WE STAND FOR THE RIGHT TO FOOD.
At Kent we bring world-leading expertise in health and wellbeing, social justice, inequalities and conflict, sustainability, environment and natural resources. Through the Right to Food project we will bring this to bear on regional, national and global challenges.
One of our Signature Research Themes is Positive Environmental Futures which has recently begun its work to find solutions to some of the most urgent environmental issues facing the world today, including food inequality.
Kent is known as the Garden of England, with outstanding agricultural produce and acres of land dedicated to food production.
We are at the heart of developments to strengthen Kent as the leading region for the production and processing of high-value foods and plant-based compounds.
Through Growing Kent & Medway, we are introducing wide-ranging advances in horticulture that are shaping the way produce is grown and supplied. We use national funding to drive innovation, commercialisation and novel training programmes in the region, which is home to over 40% of UK high-value horticultural production and a key gateway to global markets.
The University will use these key strengths as well as its wider role in the region to harness the region’s strengths in food production, handling and distribution, working with industry partners to support innovation and sustainability in the production of affordable nutrient-rich foods and plant-based products.
The Kent Community Oasis Garden (KentCOG) is a multiuse space for students, staff and the local community run in partnership with East Kent Mind. It is a community resource to create a sustainability hub centred around growing food. It is mostly used to grow fruit and vegetables, with volunteers having input about which crops they would most like to try.
There is also a commercial side to the garden’s sustainability, with the café at the Gulbenkian Arts Centre being a ready market for the salads, tomatoes and other produce grown in the garden. This also helps the venue with its sustainability goals, drastically reducing overall food miles.
It has been exciting to work with staff and the students’ union to help create a healthy, sustainable university. Already we have seen more availability of subsidised meals, communal eating events and an expansion of land for food growing on campus."

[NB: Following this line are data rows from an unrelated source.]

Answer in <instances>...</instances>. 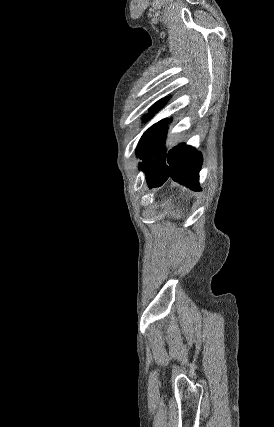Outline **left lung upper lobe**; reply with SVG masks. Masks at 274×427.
Instances as JSON below:
<instances>
[{"instance_id": "obj_1", "label": "left lung upper lobe", "mask_w": 274, "mask_h": 427, "mask_svg": "<svg viewBox=\"0 0 274 427\" xmlns=\"http://www.w3.org/2000/svg\"><path fill=\"white\" fill-rule=\"evenodd\" d=\"M165 99H163V100H160V101H158L156 104H154L153 105V107L150 109V111H151V115H153L156 111H158L160 108H162V106L165 104ZM149 130V129H148ZM148 130L143 134V136L141 137V139H140V142H139V144H138V147H137V150H136V153H138V150H139V147H140V144H141V142H142V140H143V138H144V136L146 135V133L148 132Z\"/></svg>"}]
</instances>
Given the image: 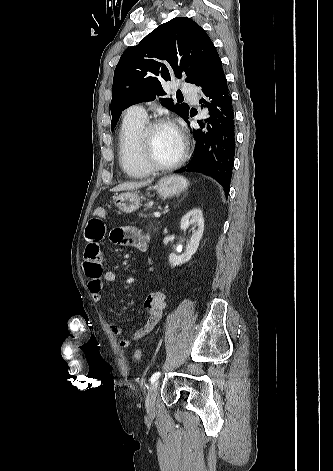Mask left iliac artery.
I'll list each match as a JSON object with an SVG mask.
<instances>
[{"label": "left iliac artery", "mask_w": 333, "mask_h": 471, "mask_svg": "<svg viewBox=\"0 0 333 471\" xmlns=\"http://www.w3.org/2000/svg\"><path fill=\"white\" fill-rule=\"evenodd\" d=\"M160 375H161L160 372L154 373L152 377L150 378L151 383L155 382L160 377Z\"/></svg>", "instance_id": "left-iliac-artery-1"}]
</instances>
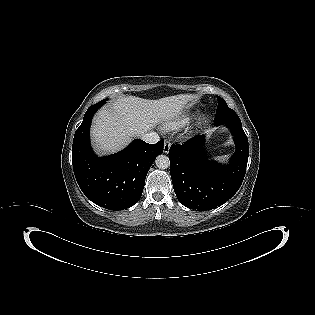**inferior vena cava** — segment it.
Here are the masks:
<instances>
[{
  "label": "inferior vena cava",
  "mask_w": 315,
  "mask_h": 315,
  "mask_svg": "<svg viewBox=\"0 0 315 315\" xmlns=\"http://www.w3.org/2000/svg\"><path fill=\"white\" fill-rule=\"evenodd\" d=\"M142 140L150 144H155L160 140V137L156 132H146L142 135Z\"/></svg>",
  "instance_id": "inferior-vena-cava-1"
}]
</instances>
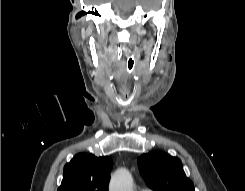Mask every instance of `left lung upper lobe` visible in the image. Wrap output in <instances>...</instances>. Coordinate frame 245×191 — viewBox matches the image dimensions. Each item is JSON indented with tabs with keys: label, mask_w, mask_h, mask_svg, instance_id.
Returning <instances> with one entry per match:
<instances>
[{
	"label": "left lung upper lobe",
	"mask_w": 245,
	"mask_h": 191,
	"mask_svg": "<svg viewBox=\"0 0 245 191\" xmlns=\"http://www.w3.org/2000/svg\"><path fill=\"white\" fill-rule=\"evenodd\" d=\"M139 170L147 185L156 191H195L181 160L161 151L141 155Z\"/></svg>",
	"instance_id": "1"
}]
</instances>
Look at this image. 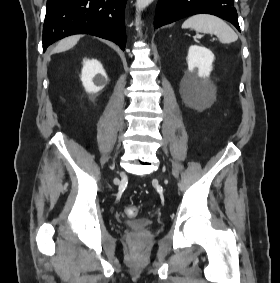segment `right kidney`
<instances>
[{
  "label": "right kidney",
  "mask_w": 280,
  "mask_h": 283,
  "mask_svg": "<svg viewBox=\"0 0 280 283\" xmlns=\"http://www.w3.org/2000/svg\"><path fill=\"white\" fill-rule=\"evenodd\" d=\"M81 80L86 92L98 93L105 87L107 75L98 60L85 59L83 61Z\"/></svg>",
  "instance_id": "ca27d5eb"
}]
</instances>
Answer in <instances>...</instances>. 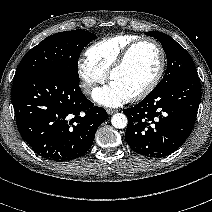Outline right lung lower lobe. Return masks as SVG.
<instances>
[{
	"instance_id": "right-lung-lower-lobe-1",
	"label": "right lung lower lobe",
	"mask_w": 212,
	"mask_h": 212,
	"mask_svg": "<svg viewBox=\"0 0 212 212\" xmlns=\"http://www.w3.org/2000/svg\"><path fill=\"white\" fill-rule=\"evenodd\" d=\"M12 101L19 133L43 158L68 161L84 155L107 119L77 82L51 71L14 78Z\"/></svg>"
}]
</instances>
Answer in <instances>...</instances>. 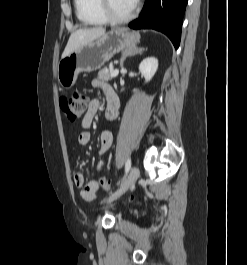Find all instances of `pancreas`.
I'll use <instances>...</instances> for the list:
<instances>
[{
  "label": "pancreas",
  "mask_w": 247,
  "mask_h": 265,
  "mask_svg": "<svg viewBox=\"0 0 247 265\" xmlns=\"http://www.w3.org/2000/svg\"><path fill=\"white\" fill-rule=\"evenodd\" d=\"M113 69L111 68H103L98 72V79L99 80H105L108 81L110 79H112L111 73H112Z\"/></svg>",
  "instance_id": "obj_1"
}]
</instances>
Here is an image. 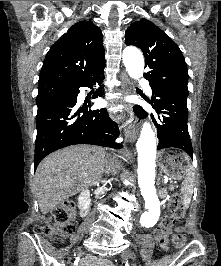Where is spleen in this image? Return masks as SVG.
<instances>
[{
  "mask_svg": "<svg viewBox=\"0 0 221 266\" xmlns=\"http://www.w3.org/2000/svg\"><path fill=\"white\" fill-rule=\"evenodd\" d=\"M182 193L184 197V204L189 205L191 201L190 196L193 193V173L191 165L189 167V172L187 174V177L183 181Z\"/></svg>",
  "mask_w": 221,
  "mask_h": 266,
  "instance_id": "3e777b00",
  "label": "spleen"
}]
</instances>
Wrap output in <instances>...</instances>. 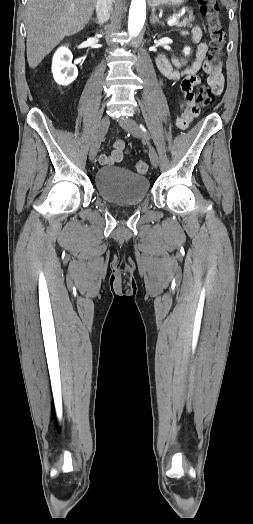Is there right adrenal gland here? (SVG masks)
<instances>
[{
	"mask_svg": "<svg viewBox=\"0 0 253 524\" xmlns=\"http://www.w3.org/2000/svg\"><path fill=\"white\" fill-rule=\"evenodd\" d=\"M92 21L95 22V23H98L97 20L95 18H92Z\"/></svg>",
	"mask_w": 253,
	"mask_h": 524,
	"instance_id": "1",
	"label": "right adrenal gland"
}]
</instances>
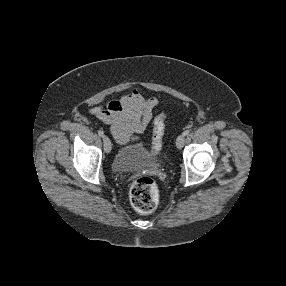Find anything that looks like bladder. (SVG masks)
Here are the masks:
<instances>
[{
  "label": "bladder",
  "mask_w": 286,
  "mask_h": 286,
  "mask_svg": "<svg viewBox=\"0 0 286 286\" xmlns=\"http://www.w3.org/2000/svg\"><path fill=\"white\" fill-rule=\"evenodd\" d=\"M161 162L159 156H149L145 143L138 141L125 144L116 151L112 159V170L115 173H128L145 167H157Z\"/></svg>",
  "instance_id": "obj_1"
}]
</instances>
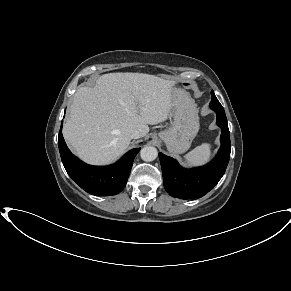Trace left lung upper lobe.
<instances>
[{
    "label": "left lung upper lobe",
    "mask_w": 291,
    "mask_h": 291,
    "mask_svg": "<svg viewBox=\"0 0 291 291\" xmlns=\"http://www.w3.org/2000/svg\"><path fill=\"white\" fill-rule=\"evenodd\" d=\"M211 95H212L211 102H219L213 91H211Z\"/></svg>",
    "instance_id": "obj_1"
}]
</instances>
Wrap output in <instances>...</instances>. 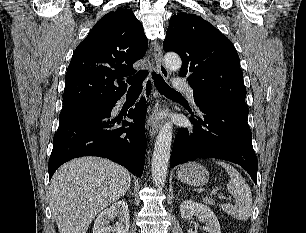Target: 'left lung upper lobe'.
Segmentation results:
<instances>
[{
    "instance_id": "obj_1",
    "label": "left lung upper lobe",
    "mask_w": 306,
    "mask_h": 233,
    "mask_svg": "<svg viewBox=\"0 0 306 233\" xmlns=\"http://www.w3.org/2000/svg\"><path fill=\"white\" fill-rule=\"evenodd\" d=\"M164 51L180 55V75L187 76L196 104L226 101L246 106V88L236 49L203 18L186 13L173 15Z\"/></svg>"
}]
</instances>
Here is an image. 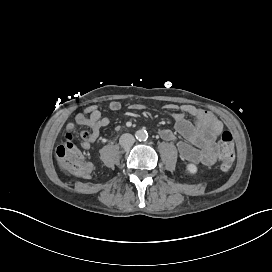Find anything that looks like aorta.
<instances>
[{
  "label": "aorta",
  "mask_w": 272,
  "mask_h": 272,
  "mask_svg": "<svg viewBox=\"0 0 272 272\" xmlns=\"http://www.w3.org/2000/svg\"><path fill=\"white\" fill-rule=\"evenodd\" d=\"M147 138H148V133L146 130L141 129L136 132V139L137 140L145 141V140H147Z\"/></svg>",
  "instance_id": "aorta-1"
}]
</instances>
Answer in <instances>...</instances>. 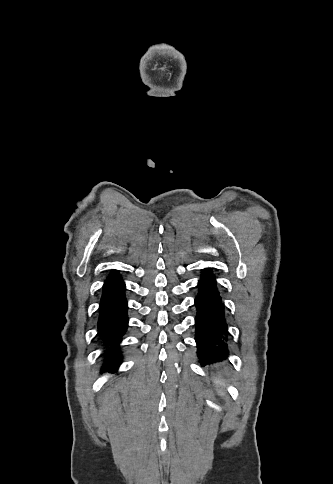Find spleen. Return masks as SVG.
<instances>
[{
    "label": "spleen",
    "mask_w": 333,
    "mask_h": 484,
    "mask_svg": "<svg viewBox=\"0 0 333 484\" xmlns=\"http://www.w3.org/2000/svg\"><path fill=\"white\" fill-rule=\"evenodd\" d=\"M218 392H219L220 394H223V391H222V390H219Z\"/></svg>",
    "instance_id": "spleen-1"
}]
</instances>
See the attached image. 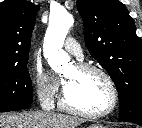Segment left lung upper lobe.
<instances>
[{"instance_id": "obj_1", "label": "left lung upper lobe", "mask_w": 142, "mask_h": 128, "mask_svg": "<svg viewBox=\"0 0 142 128\" xmlns=\"http://www.w3.org/2000/svg\"><path fill=\"white\" fill-rule=\"evenodd\" d=\"M90 54L109 73L120 101V121H142V47L119 0H77Z\"/></svg>"}]
</instances>
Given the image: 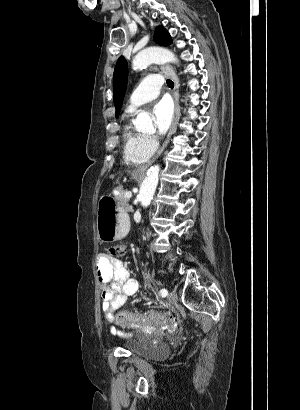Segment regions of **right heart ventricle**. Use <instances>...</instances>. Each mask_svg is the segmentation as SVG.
Segmentation results:
<instances>
[{
    "label": "right heart ventricle",
    "instance_id": "right-heart-ventricle-1",
    "mask_svg": "<svg viewBox=\"0 0 300 410\" xmlns=\"http://www.w3.org/2000/svg\"><path fill=\"white\" fill-rule=\"evenodd\" d=\"M131 113V112H128ZM123 159L127 164H138L147 161L152 152L144 145V136L134 131L128 122L122 130Z\"/></svg>",
    "mask_w": 300,
    "mask_h": 410
}]
</instances>
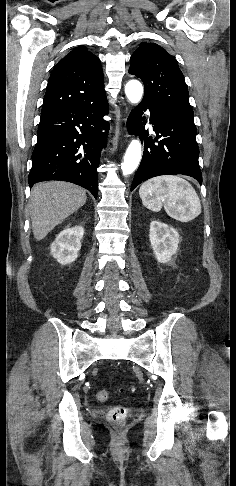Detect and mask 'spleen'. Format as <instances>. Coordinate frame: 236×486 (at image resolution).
<instances>
[{"instance_id": "obj_1", "label": "spleen", "mask_w": 236, "mask_h": 486, "mask_svg": "<svg viewBox=\"0 0 236 486\" xmlns=\"http://www.w3.org/2000/svg\"><path fill=\"white\" fill-rule=\"evenodd\" d=\"M139 195L146 208L158 212L164 206L168 215L181 222L191 221L201 213L195 189L179 176L152 178L141 185Z\"/></svg>"}]
</instances>
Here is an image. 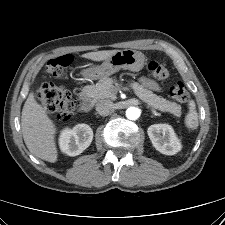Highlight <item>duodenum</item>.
I'll list each match as a JSON object with an SVG mask.
<instances>
[{"label": "duodenum", "mask_w": 225, "mask_h": 225, "mask_svg": "<svg viewBox=\"0 0 225 225\" xmlns=\"http://www.w3.org/2000/svg\"><path fill=\"white\" fill-rule=\"evenodd\" d=\"M93 106V98L90 95L84 94L79 99V109L82 112L90 110Z\"/></svg>", "instance_id": "410a0bca"}]
</instances>
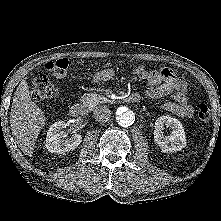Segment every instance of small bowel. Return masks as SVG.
Segmentation results:
<instances>
[{
	"mask_svg": "<svg viewBox=\"0 0 221 221\" xmlns=\"http://www.w3.org/2000/svg\"><path fill=\"white\" fill-rule=\"evenodd\" d=\"M134 73L145 79L152 87L146 91L149 98H161L169 96L171 101L164 102L161 107L177 116L190 118L193 115V108L188 103V83L185 79L178 77L168 69L148 71L142 67L134 69ZM115 70L105 68L96 72L92 77L93 83H102L112 79Z\"/></svg>",
	"mask_w": 221,
	"mask_h": 221,
	"instance_id": "1",
	"label": "small bowel"
}]
</instances>
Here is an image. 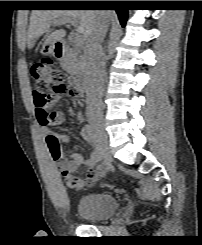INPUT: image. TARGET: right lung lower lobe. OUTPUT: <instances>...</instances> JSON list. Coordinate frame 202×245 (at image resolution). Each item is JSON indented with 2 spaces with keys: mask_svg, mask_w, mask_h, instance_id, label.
Listing matches in <instances>:
<instances>
[{
  "mask_svg": "<svg viewBox=\"0 0 202 245\" xmlns=\"http://www.w3.org/2000/svg\"><path fill=\"white\" fill-rule=\"evenodd\" d=\"M84 6L114 7L118 14L121 25L124 27L128 17V10L124 8L123 1H88Z\"/></svg>",
  "mask_w": 202,
  "mask_h": 245,
  "instance_id": "obj_1",
  "label": "right lung lower lobe"
}]
</instances>
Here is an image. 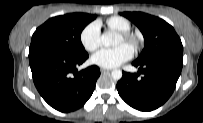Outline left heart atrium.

While the Right to Food initiative is focussed on the systemic and structural aspects of our access to food, there are, however, close links between these and the current crisis around the cost of living and the price of basic foodstuffs. The project is working closely with students and staff to understand the impact of the crisis, working with suppliers to mitigate its impact, and supporting actions to support students and staff, including initiatives to provide low-cost nutritious meals, increase hardship funding and provide flexible catering packages.